Microsoft and Amazon have spent ~$590B combined on AI capex but show AI revenue run rates of $37B and $15B annually, with OpenAI and Anthropic accounting for 70-80% of each.
Key Takeaways
Microsoft’s $37B AI revenue run rate represents ~1.04% of its $293.8B AI capex spend; OpenAI alone accounts for ~71% of that run rate via Azure inference.
Amazon’s $15B AI revenue run rate is ~0.42% of $298B capex; Anthropic likely represents ~80% of that revenue and occupies 75%+ of Amazon’s AI GPU capacity via Project Rainier.
Big Tech (Microsoft, Google, Amazon, Meta) is projected to spend $800-900B on AI capex in 2026 and over $1T in 2027, totaling ~$2T by end of 2027.
Google and Meta refuse to disclose standalone AI revenues, citing vague metrics like “40% QoQ Gemini Enterprise growth” with no denominator and inconsistent Meta ad conversion figures.
CoreWeave’s 2025 revenue was 67% Microsoft-sourced (~$3.45B), used for OpenAI training; Microsoft’s “Fairwater” data centers with hundreds of thousands of GPUs are entirely reserved for OpenAI.
Hacker News Comment Review
Core methodological pushback: comparing current revenue to total cumulative capex ignores that recent capex has not yet produced revenue, making the ROI framing misleading without a time-adjusted model.
Commenters noted the author’s position is internally inconsistent: earlier claims that AI tools were not useful contradict the capacity constraint evidence he now cites as a problem.

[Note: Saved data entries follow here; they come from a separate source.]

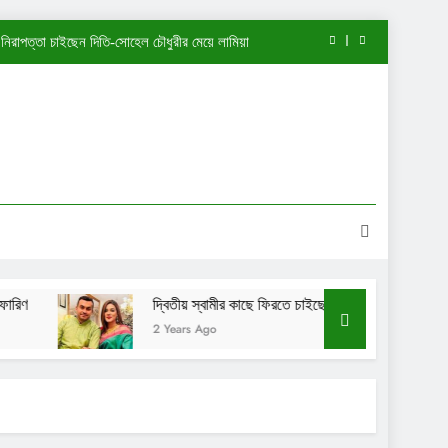
নিরাপত্তা চাইছেন দিতি-সোহেল চৌধুরীর মেয়ে লামিয়া
তখন আমি এত পরিপক্ব ছিলাম না: তাসনিয়া ফারিণ
দ্বিতীয় স্বামীর কাছে ফিরতে চাইছেন মাহিয়া মাহি?
কোম্পানী হাতঘড়ি কি একটিই বানিয়ে নাকি: শেখ সাদী
নিরাপত্তা চাইছেন দিতি-সোহেল চৌধুরীর মেয়ে লামিয়া
তখন আমি এত পরিপক্ব ছিলাম না: তাসনিয়া ফারিণ
দ্বিতীয় স্বামীর কাছে ফিরতে চাইছেন মাহিয়া মাহি?
দ্বিতীয় স্বামীর কাছে ফিরতে চাইছেন মাহিয়া মাহি?
2 Years Ago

General skepticism about the piece’s analytical rigor mixed with acknowledgment that specific structural points (circular revenue, hyperscaler dependency on two customers) are worth scrutinizing.
Notable Comments
@kev009: Argues the author conflates absurdity of current unit economics with long-term industry failure, drawing a parallel to .COM-era skepticism.